Section 240.35(1) provided that a person is guilty of loitering when he “loiters, remains or wanders about in a public place for the purpose of begging.” In 1993, the Second Circuit declared this section of the law unconstitutional on First Amendment grounds. See Loper v. New York City Police Dept., 999 F.2d 699 (2d Cir. 1993).

On June 9, 2005, the case was assigned to Judge Shira A. Scheindlin. On June 23, 2005, Judge Scheindlin entered an order enforcing a stipulation by the individual city defendants agreed agreed to cease enforcement of § 240.35(1), dismiss all charges and summonses pending under the law, release those in custody solely for violating the law, and vacate all warrants relating to charges under it.

The remaining parties began discovery in 2006. On November 22, 2006 the Judge Scheindlin granted the plaintiff leave to amend the complaint. The original named plaintiff in the case had accepted the defendants' offer of judgment made on November 9, 2006. Prior to releasing his claims against the defendants, the plaintiff amended the complaint to add new named plaintiff and putative class representative. The first amended complaint was filed on November 27, 2006.

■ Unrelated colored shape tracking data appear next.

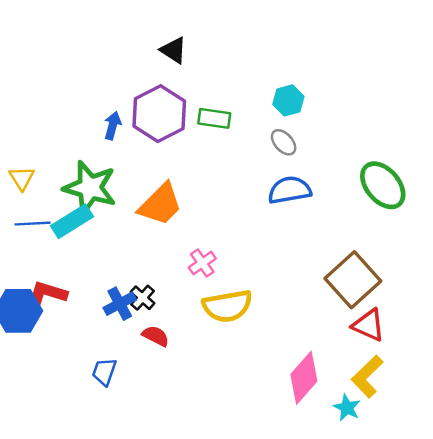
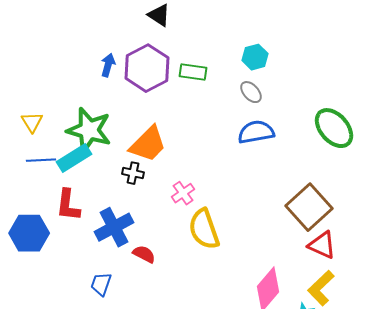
blue arrow: (113, 126) -> (108, 65), moved
red L-shape: (47, 294) -> (68, 205), moved, turned -100
black cross: (142, 298) -> (133, 173), moved, turned -30
blue cross: (120, 304) -> (114, 227), size x1.4
yellow semicircle: (227, 306) -> (204, 229), turned 81

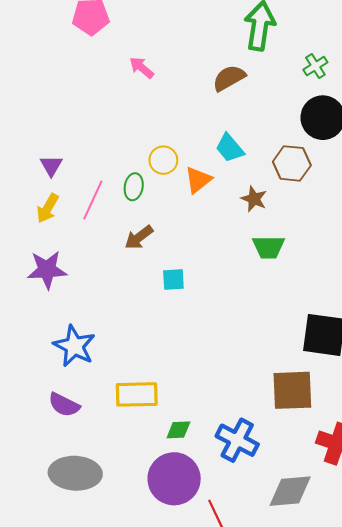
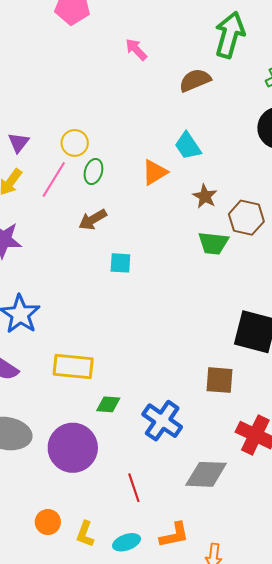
pink arrow: (142, 68) -> (136, 49), moved
yellow circle: (163, 160) -> (75, 143), moved
brown hexagon: (292, 163) -> (246, 218), moved
brown square: (292, 390) -> (220, 380), size x0.7
purple circle: (174, 479) -> (73, 448), moved

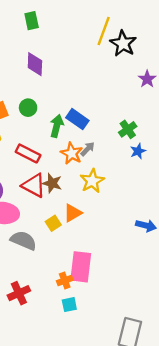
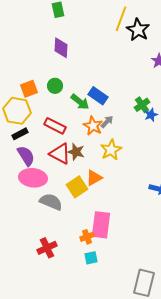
green arrow: (57, 126) -> (80, 102), turned 114
blue star: (138, 151) -> (151, 115), moved
yellow square: (53, 223) -> (77, 187), size x1.5

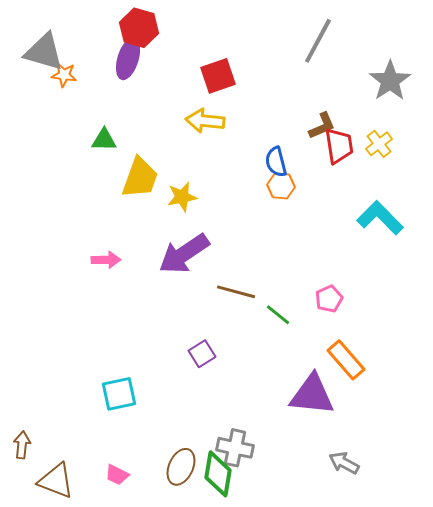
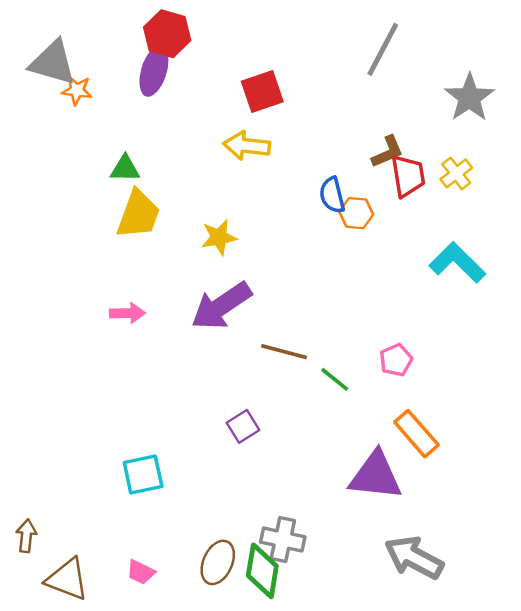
yellow trapezoid: (140, 178) -> (138, 214), moved
orange hexagon: (281, 186) -> (356, 213), moved
gray arrow: (344, 463) -> (414, 558), size x1.6

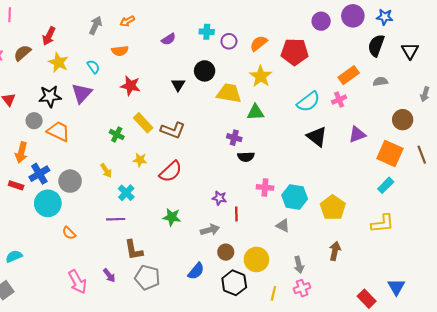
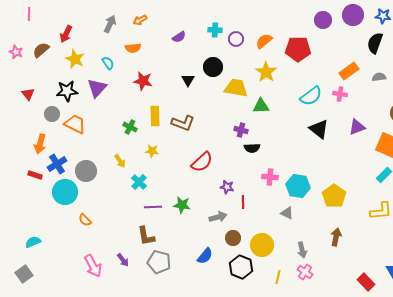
pink cross: (339, 100) -> (340, 94), turned 32
yellow rectangle: (143, 123) -> (155, 116), turned 42
red semicircle: (171, 172) -> (202, 162), moved
purple line: (116, 219) -> (153, 207), moved
pink cross: (302, 288) -> (305, 272), turned -35

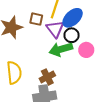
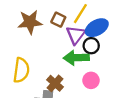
pink circle: (86, 50) -> (91, 80), moved
brown cross: (47, 77) -> (55, 83), turned -35

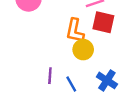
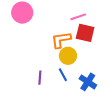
orange L-shape: (75, 31) -> (61, 40), turned 70
blue line: (71, 84) -> (63, 75), moved

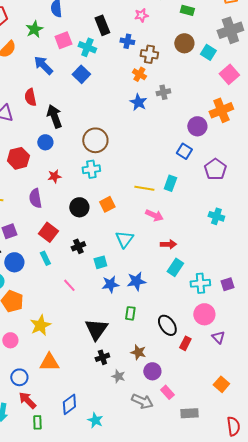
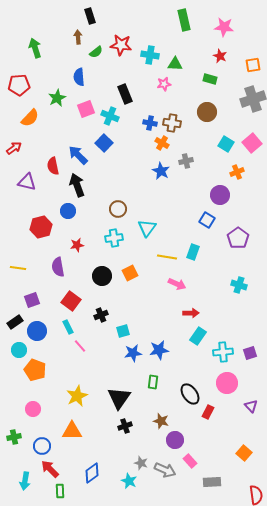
blue cross: (127, 41) -> (150, 123), moved
cyan square: (208, 52) -> (226, 144), moved
blue arrow: (43, 65) -> (78, 155), moved
orange cross: (221, 110) -> (237, 172), moved, size x0.6
brown circle: (95, 140) -> (118, 209), size x0.7
cyan triangle: (124, 239) -> (147, 228), moved
pink line: (69, 285) -> (80, 346), moved
yellow star: (40, 325) -> (77, 396), moved
purple triangle: (218, 337) -> (251, 406), moved
gray star: (118, 376) -> (141, 463), moved
cyan star: (95, 420) -> (129, 481), moved

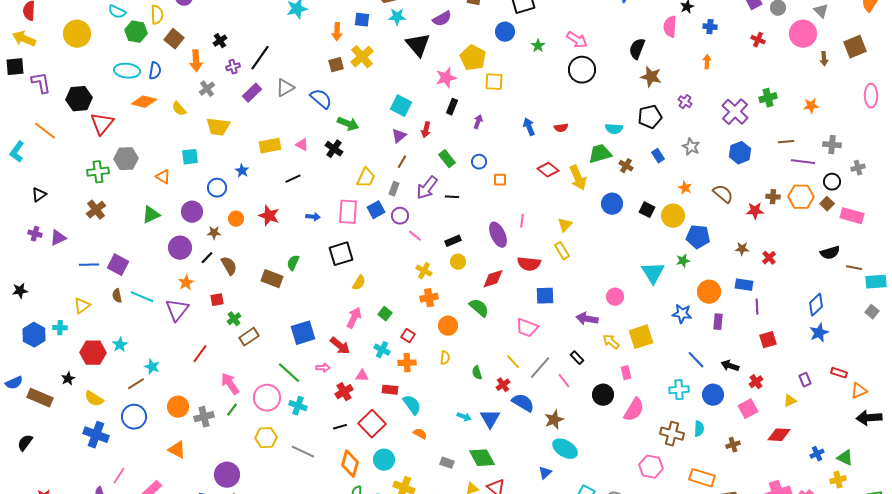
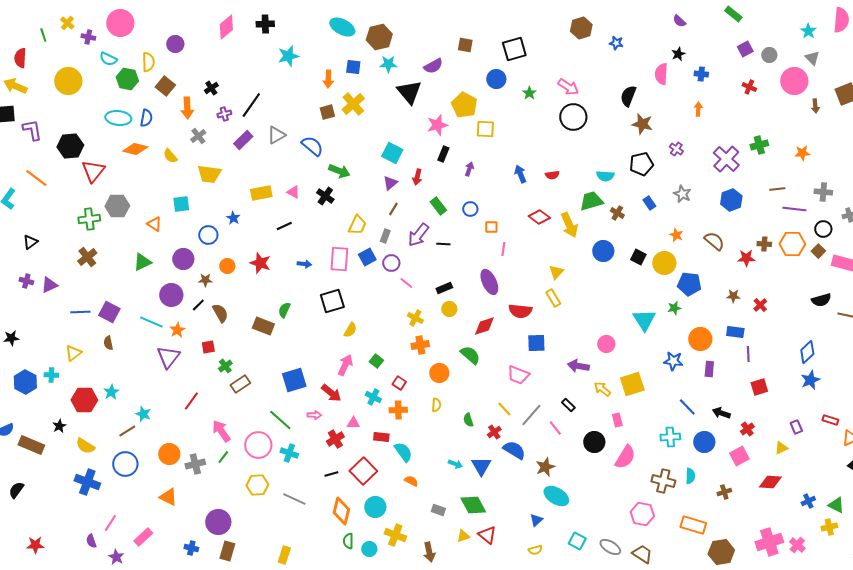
pink line: (522, 221) -> (503, 249), moved
cyan line: (142, 297) -> (151, 322), moved

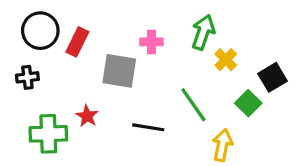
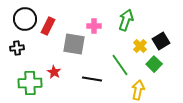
yellow cross: (226, 60) -> (140, 46), moved
black square: (272, 77) -> (161, 41), moved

On December 5, 2006, the court entered judgment in favor of the first named plaintiff according to the defendants' offer of judgment. The defendants agreed to pay the named plaintiff $100,001 plus reasonable attorneys' fees accrued to that date. The first named plaintiff's claims were thus released, though negotiation of attorneys' fees continued between him and the defendants until they were resolved, in the amount of $280,388.28 in February 2008. The case proceeded with the new named plaintiff.

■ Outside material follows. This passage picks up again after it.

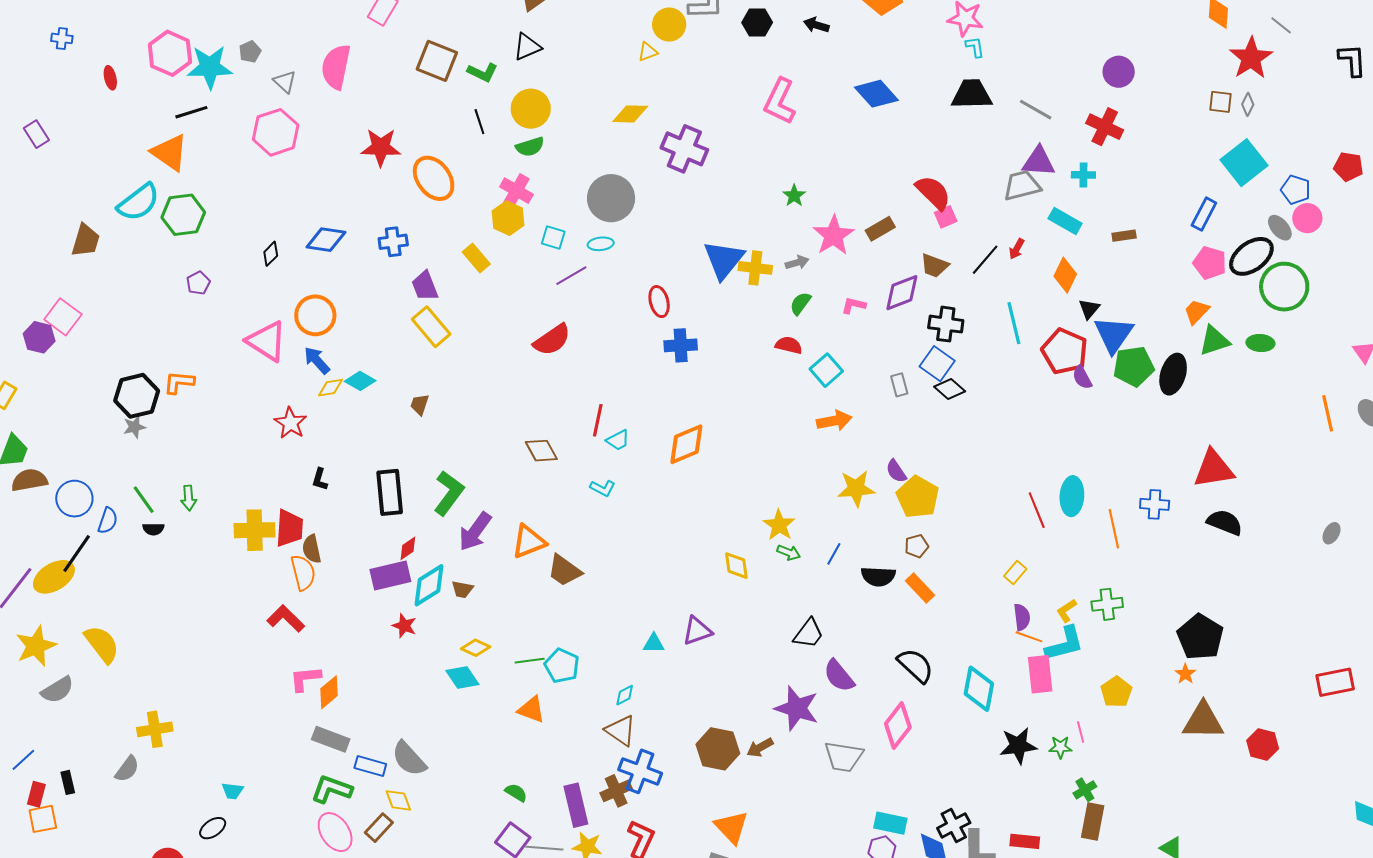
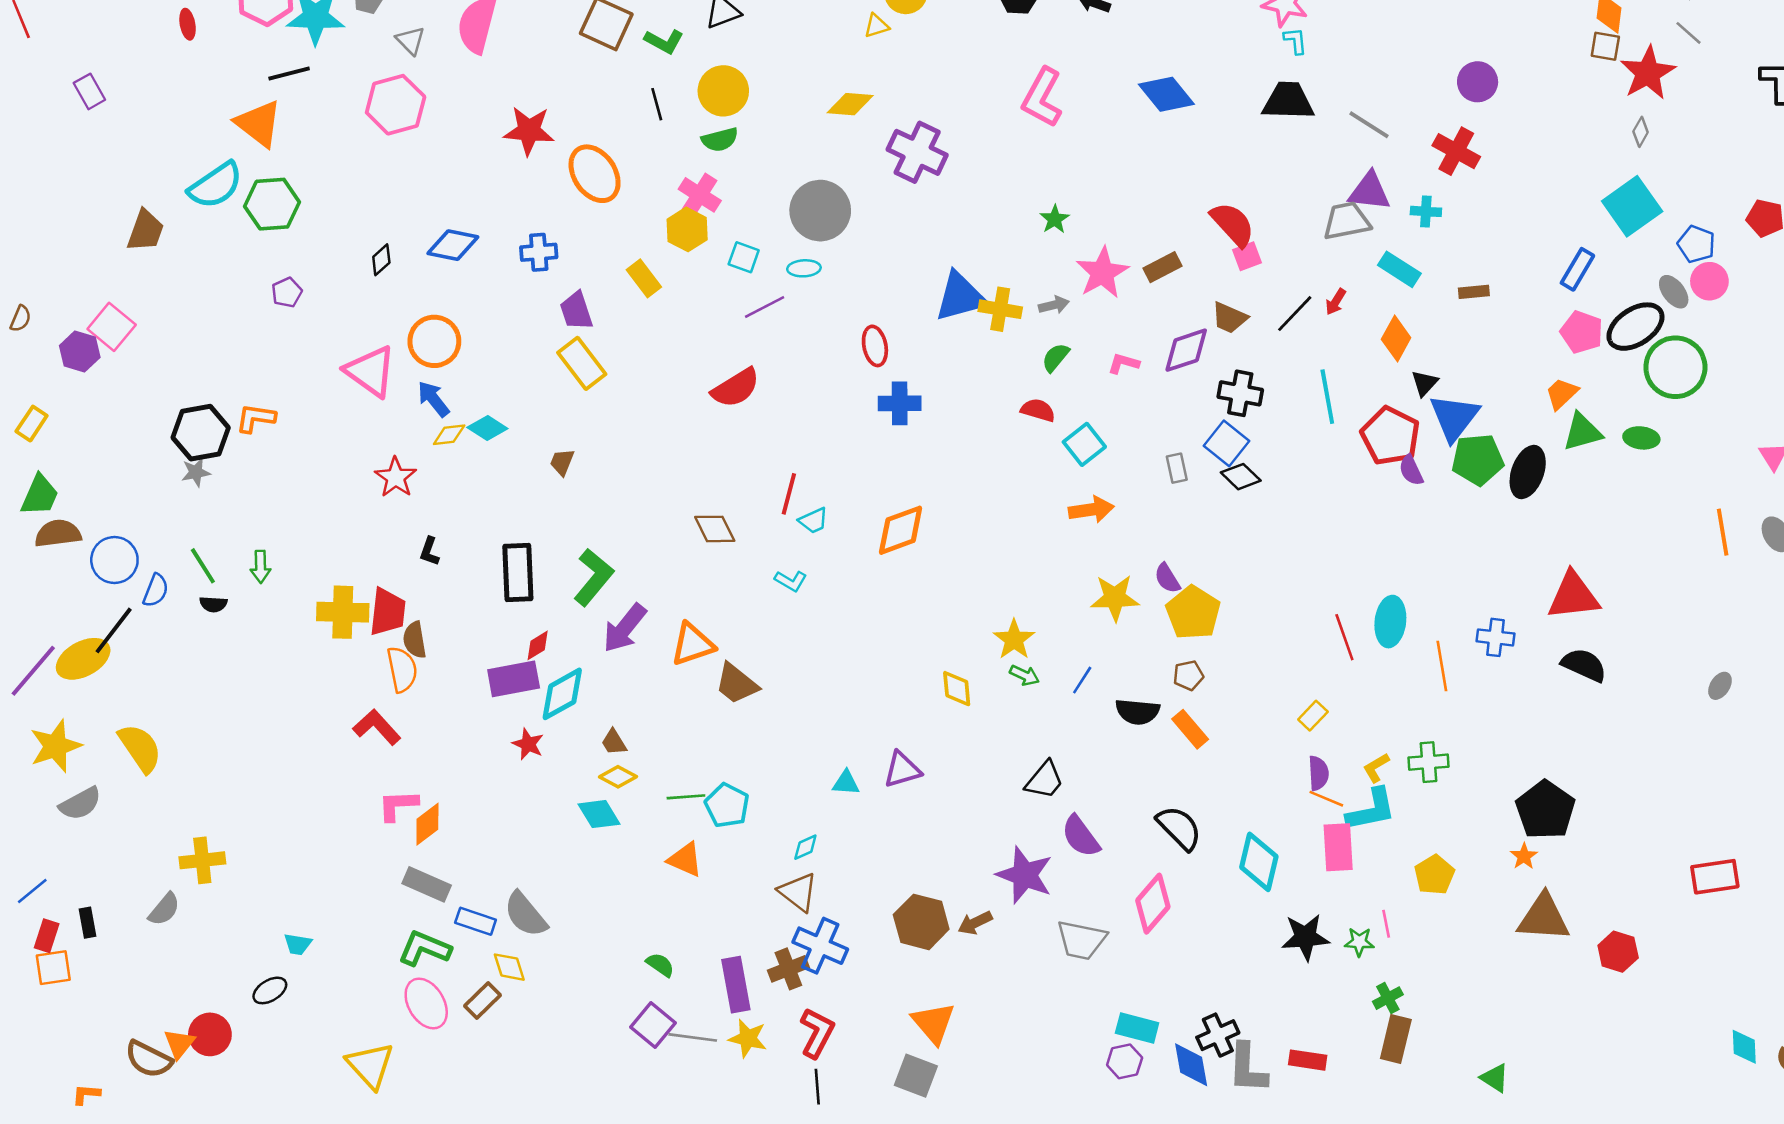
brown square: (1220, 102) -> (1605, 46), moved
blue triangle: (724, 260) -> (960, 297), turned 33
brown trapezoid: (462, 589) -> (614, 742), moved, turned 45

While this was occurring, there were concerns about the defendants' compliance with the court's order of June 23, 2005 that had directed the defendants once and for all to cease enforcing § 240.35(1). In light of the defendants' continuing failure to comply with court orders, the plaintiff requested leave to a file a contempt motion against the defendants on November 9, 2006. At a pre-motion conference held on November 29, 2006, the defendants promised to undertake a plan of action that would curb the continued enforcement of § 240.35(1). In reliance upon defendants' assurances that plaintiff was going to get the necessary relief, the Court denied plaintiff's request to move for a judgment of contempt.

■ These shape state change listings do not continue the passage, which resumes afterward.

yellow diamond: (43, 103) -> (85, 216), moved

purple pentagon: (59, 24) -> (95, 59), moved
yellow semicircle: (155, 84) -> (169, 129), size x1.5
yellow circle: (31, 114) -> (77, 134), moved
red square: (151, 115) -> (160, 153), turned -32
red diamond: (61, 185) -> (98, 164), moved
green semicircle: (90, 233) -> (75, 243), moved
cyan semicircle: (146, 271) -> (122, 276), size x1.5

Soon thereafter, the Court entered an order on December 14, 2006 directing the defendants to take the additional remedial steps they had promised in order to halt the unconstitutional enforcement of § 240.35(1). These steps included sending letters to offending officers after they improperly issued a summons for a violation of § 240.35(1), warning officers that future enforcement of § 240.35(1) may lead to disciplinary action against them, and providing members of the NYPD with additional training to reinforce that § 240.35(1) was unconstitutional and not to be enforced.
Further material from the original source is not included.